Restate the following data in its entirety, word for word and without images.

━━━ Material for the task

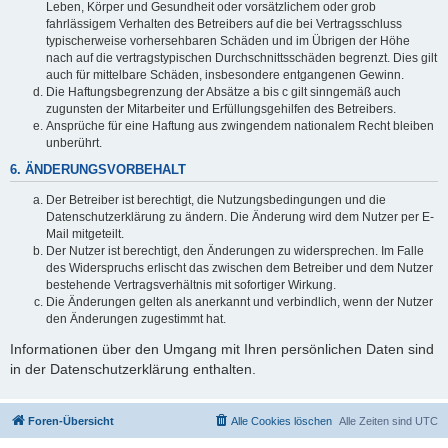
Leben, Körper und Gesundheit oder vorsätzlichem oder grob
fahrlässigem Verhalten des Betreibers auf die bei Vertragsschluss
typischerweise vorhersehbaren Schäden und im Übrigen der Höhe
nach auf die vertragstypischen Durchschnittsschäden begrenzt. Dies gilt
auch für mittelbare Schäden, insbesondere entgangenen Gewinn.
Die Haftungsbegrenzung der Absätze a bis c gilt sinngemäß auch
zugunsten der Mitarbeiter und Erfüllungsgehilfen des Betreibers.
Ansprüche für eine Haftung aus zwingendem nationalem Recht bleiben
unberührt.
6. ÄNDERUNGSVORBEHALT
Der Betreiber ist berechtigt, die Nutzungsbedingungen und die
Datenschutzerklärung zu ändern. Die Änderung wird dem Nutzer per E-
Mail mitgeteilt.
Der Nutzer ist berechtigt, den Änderungen zu widersprechen. Im Falle
des Widerspruchs erlischt das zwischen dem Betreiber und dem Nutzer
bestehende Vertragsverhältnis mit sofortiger Wirkung.
Die Änderungen gelten als anerkannt und verbindlich, wenn der Nutzer
den Änderungen zugestimmt hat.
Informationen über den Umgang mit Ihren persönlichen Daten sind
in der Datenschutzerklärung enthalten.
Foren-Übersicht
Alle Cookies löschen
Alle Zeiten sind
UTC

━━━━━━

Response to this exercise:
Leben, Körper und Gesundheit oder vorsätzlichem oder grob
fahrlässigem Verhalten des Betreibers auf die bei Vertragsschluss
typischerweise vorhersehbaren Schäden und im Übrigen der Höhe
nach auf die vertragstypischen Durchschnittsschäden begrenzt. Dies gilt
auch für mittelbare Schäden, insbesondere entgangenen Gewinn.
Die Haftungsbegrenzung der Absätze a bis c gilt sinngemäß auch
zugunsten der Mitarbeiter und Erfüllungsgehilfen des Betreibers.
Ansprüche für eine Haftung aus zwingendem nationalem Recht bleiben
unberührt.
6. ÄNDERUNGSVORBEHALT
Der Betreiber ist berechtigt, die Nutzungsbedingungen und die
Datenschutzerklärung zu ändern. Die Änderung wird dem Nutzer per E-
Mail mitgeteilt.
Der Nutzer ist berechtigt, den Änderungen zu widersprechen. Im Falle
des Widerspruchs erlischt das zwischen dem Betreiber und dem Nutzer
bestehende Vertragsverhältnis mit sofortiger Wirkung.
Die Änderungen gelten als anerkannt und verbindlich, wenn der Nutzer
den Änderungen zugestimmt hat.
Informationen über den Umgang mit Ihren persönlichen Daten sind
in der Datenschutzerklärung enthalten.
Foren-Übersicht
Alle Cookies löschen
Alle Zeiten sind
UTC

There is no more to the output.